Propaganda is the bread and butter of covert action. - Gregory Treverton
In North Korea, we are told, the only radios
people are permitted to own can pick up only one station, and that station, of
course, broadcasts only the government line. In the United States we have
thousands of radio stations, television stations, newspapers, and magazines. But
when it comes to really important matters, they, too, only report the government
line. Think of what they have told us about the Kennedy and King assassinations,
the Oklahoma City bombing, Pan Am 103, TWA 800, EgyptAir 990, the Waco massacre,
the NAFTA, the GATT, the World Trade Organization, the death of Vincent Foster,
and U.S. policy toward Iraq, Kosovo, or Palestine for starters. Whether one
thinks of oneself as a conservative or a liberal and subscribes to the
publications and listens to the opinion leaders appropriate to his political
orientation, he will be hard-pressed to find even a single dissenting voice in
any of the regular news organs on any of these important matters. Rather, what
one will encounter is a chorus of name-calling for anyone with the audacity to
question the official government line.
The big difference between North Korea and
the United States, one is forced to conclude, is the degree of sophistication of
the propaganda. In the United States the illusion of choice of information
sources is maintained quite effectively, not altogether unlike the maintenance
of the illusion of choice in elections. But the illusion goes well beyond the
standard media. When we talk only of the government mouthpieces who make up the
"mainstream,"we have only begun to plumb the depths of the propaganda
sophistication in this former land of the free. This is merely the propaganda
crust. Beneath it is found the propaganda sub-strata. In "America's
Dreyfus Affair," we had a glimpse at a small part of the sub-strata,
some of the players among the fake right. Among those identified were
Christopher Ruddy, our propaganda masters' designated lead critic in the Vincent
Foster case, Floyd Brown, head of Citizens United, one of those myriad groups
with scant apparent means of support, and Brown's top assistant who later became
Rep. Dan Burton's lead Clinton investigator, David Bossie.
We call them "fake right" because
they are obviously not sincere in their opposition to the putatively left-wing
powers that be, most notably the Clinton administration and its media
supporters. They make a big fuss about going after the Clintons, but in the end
they pull their punches and refuse to use the best evidence against them. The
fake right on the propaganda crust like The Washington Times, the American
Spectator, National Review, and the Weekly Standard even rip into those
presenting the most powerful evidence of their criminal behavior while the fake
right sub-strata, at best, look the other way.
In Dreyfus
5 we saw one very good way of identifying members of the propaganda
sub-strata. That is the unjustified publicity they often receive from those on
the crust. The Washington Post told us how Citizens United had two full-time
researchers looking into the death of Deputy White House Counsel, Vincent
Foster, researchers who curiously they didn't seem to be scoring any hits in
what the military would call a target-rich environment. More recently, the
liberal Newsweek, in a cover story about practitioners of the new high-tech
journalism, featured nominal conservatives Matt Drudge and Christopher Ruddy,
among others, while The
Washington Times managed to find news in the fact that Dave Bossie had
launched a web site, whose URL they thoughtfully supplied.

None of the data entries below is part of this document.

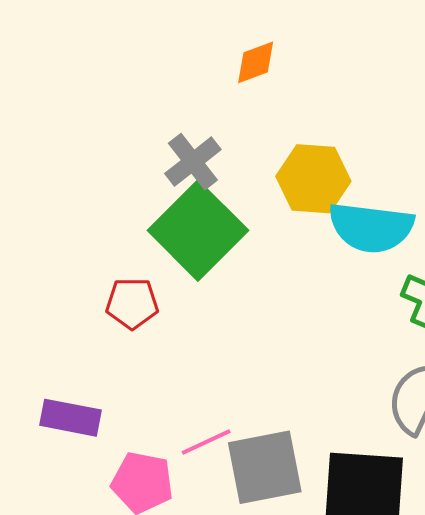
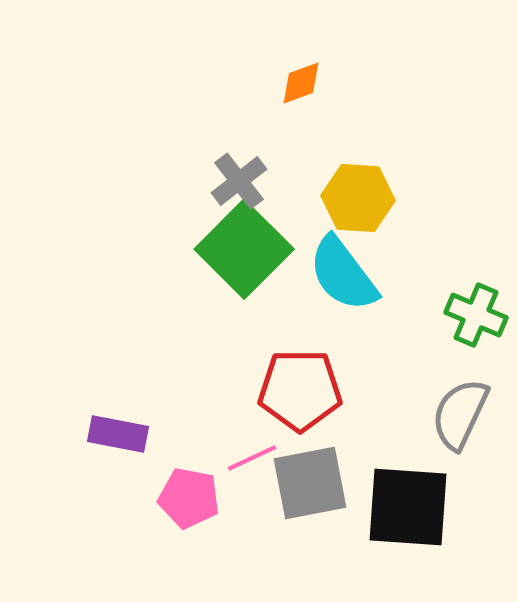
cyan semicircle: (371, 227) -> (343, 274), moved, turned 46
red pentagon: (132, 303) -> (300, 390), moved, size x1.6

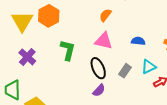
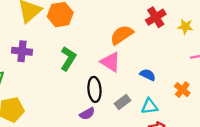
orange semicircle: (105, 15) -> (122, 35), size x1.5
purple cross: (27, 57) -> (22, 51), turned 36

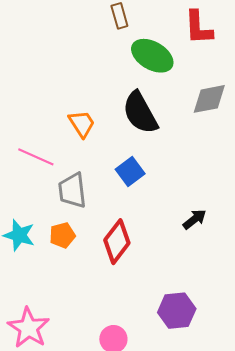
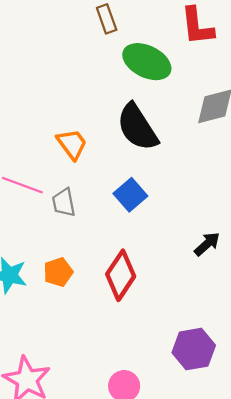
gray trapezoid: (72, 190) -> (64, 203), moved, size x0.7

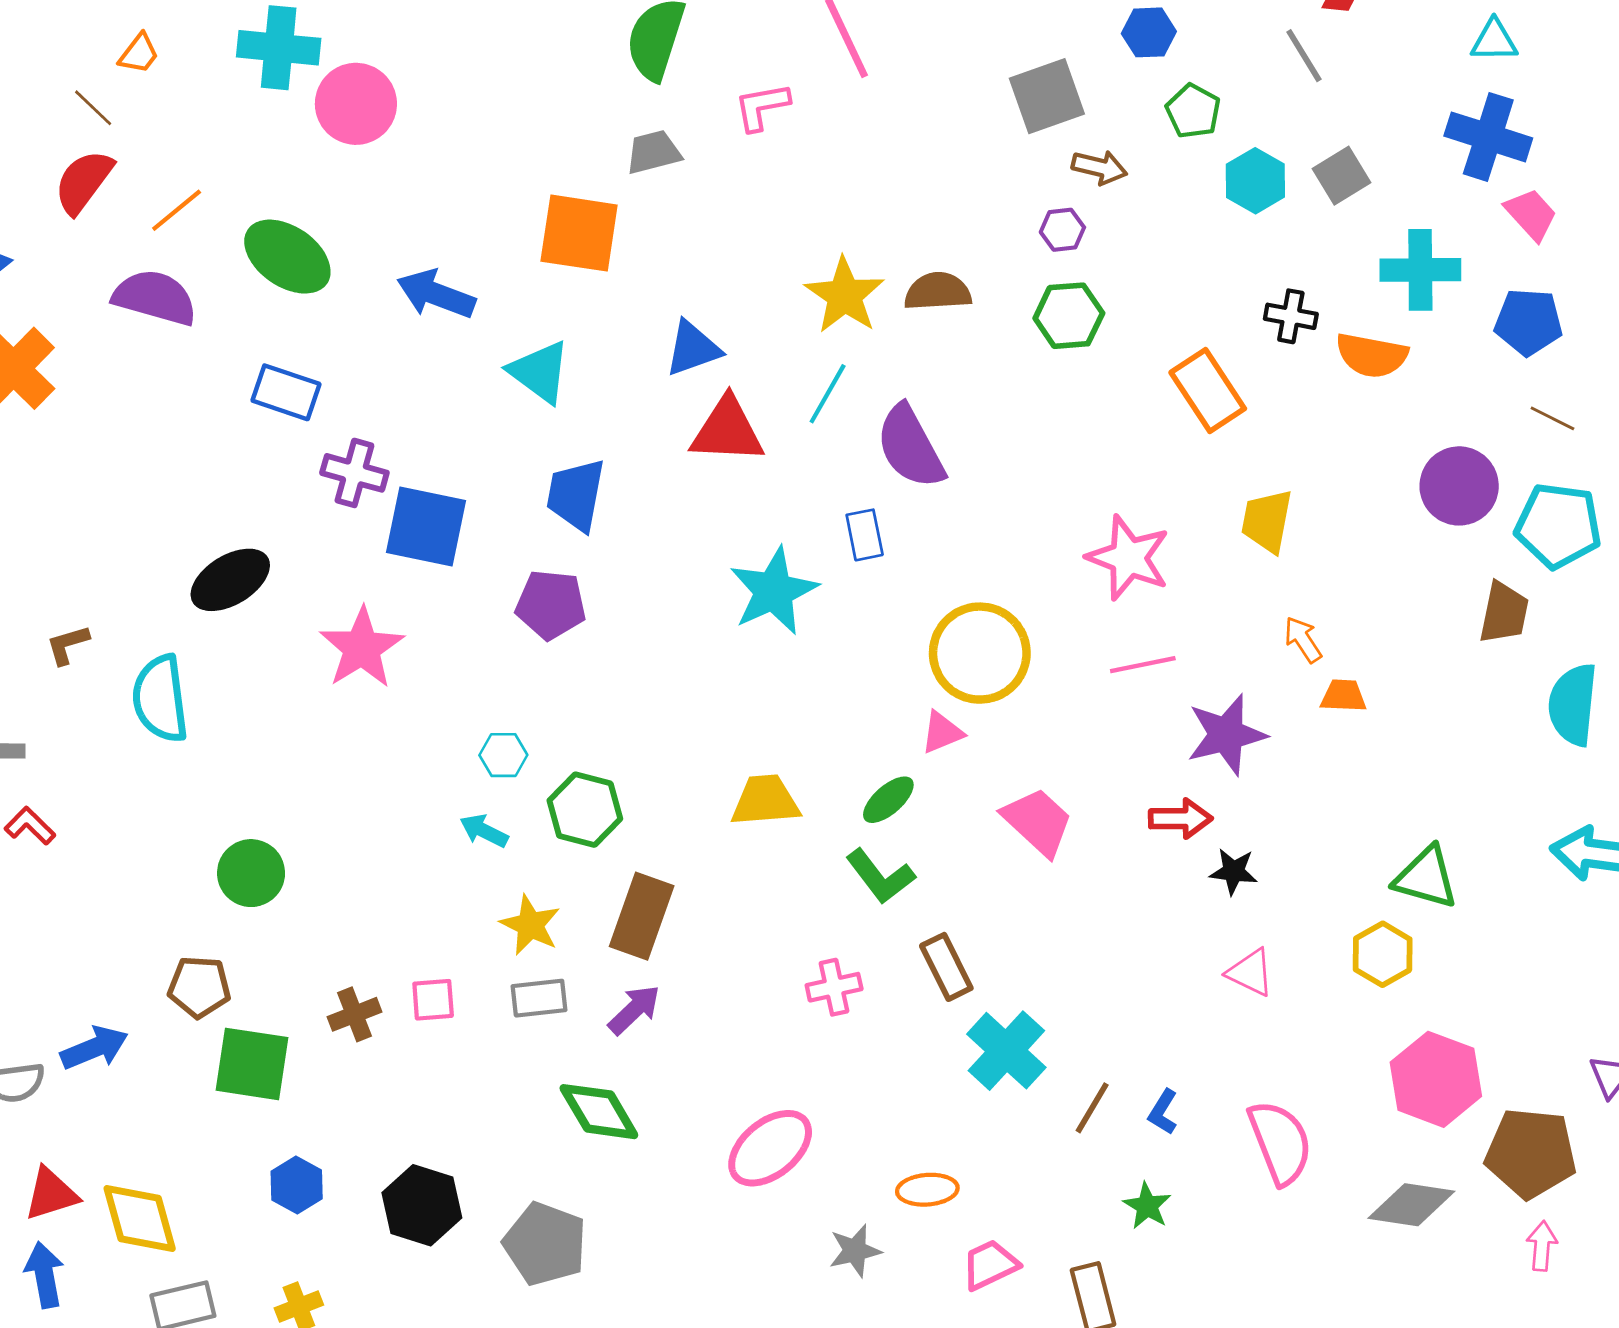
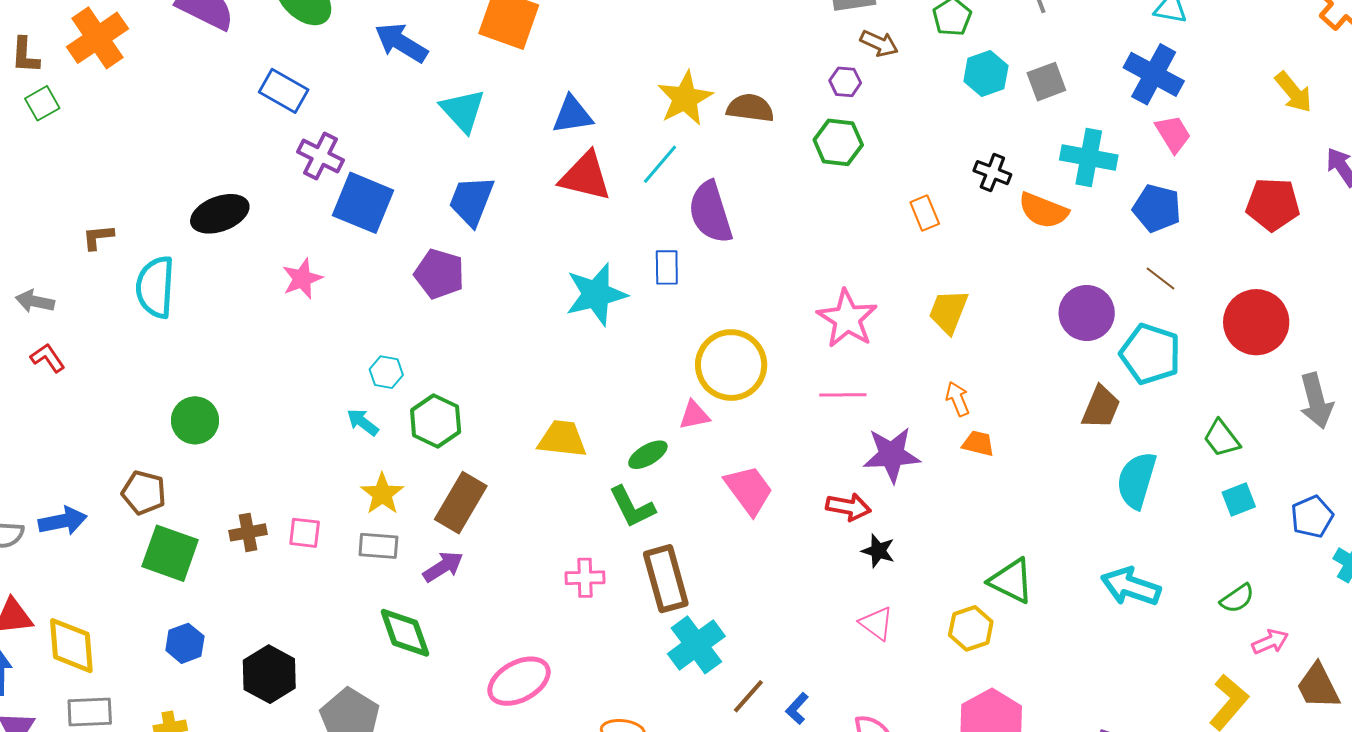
orange rectangle: (1208, 390) -> (925, 213), size x0.6
pink star: (362, 648) -> (302, 279), size x0.7
brown rectangle: (946, 967) -> (666, 579), size x1.4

We will find no better example of the
mainstream media steering people toward fake opposition than a rather long
article that recently graced the front page of America's most widely-read
newspaper, the Wall Street Journal. Here it is copied in its entirety as it
appeared in the Journal's online version. The only thing missing there from the
print edition was the following little box that appeared about three paragraphs
down:
Lonely Causes
An occasional look at unfashionable April 19, 2000 |
The Committee to
Impeach WASHINGTON -- The Committee to
Impeach the President Again has crossed Independence Avenue and is
advancing on the House of Representatives when it bumps into Lewis Uhler,
an antitax lobbyist. Eugene Delgaudio shows him a letter the committee
is hand-carrying to the Speaker of the House. "Impeach Clinton again?"
says Mr. Uhler. He claps Mr. Delgaudio on the shoulder. "Only you
would be doing that," Mr. Uhler tells him. "It's not enough to
roll him out at the end of the year and be done with it." The
lobbyist lowers his voice for seriousness: "But at least there's a
chance to press him on tax cuts." "Unless we get rid of him
first!" Mr. Delgaudio sings. At the Committee to Impeach the
President Again -- on this morning it marshals three people -- Mr.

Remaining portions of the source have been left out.